— Problem description —
Each line of the records that includes "Park" should be found and copied.

— Data for this task —
:::

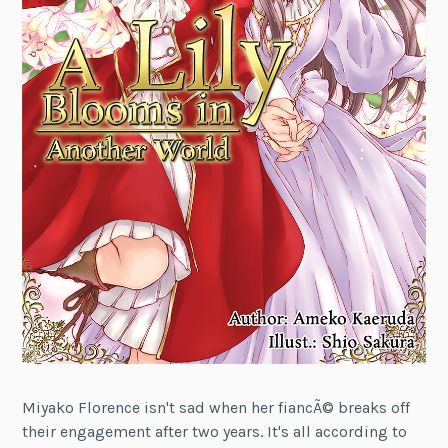
Miyako Florence isn't sad when her fiancÃ© breaks off
their engagement after two years. It's all according to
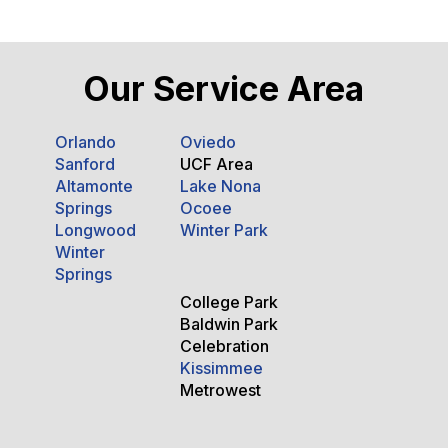
Our Service Area
Orlando
Oviedo
Sanford
UCF Area
Altamonte
Lake Nona
Springs
Ocoee
Longwood
Winter Park
Winter
Springs
College Park
Baldwin Park
Celebration
Kissimmee
Metrowest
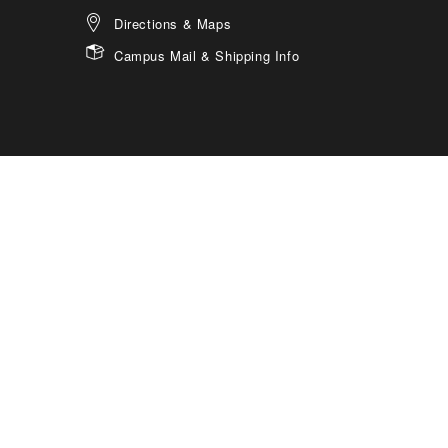
Directions & Maps
Campus Mail & Shipping Info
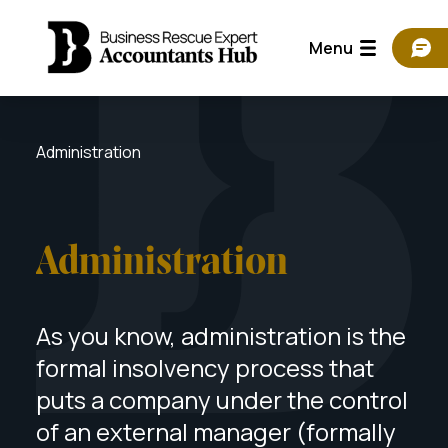
Menu
Administration
Administration
As you know, administration is the
formal insolvency process that
puts a company under the control
of an external manager (formally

:::

— Answer to this task —
Winter Park
College Park
Baldwin Park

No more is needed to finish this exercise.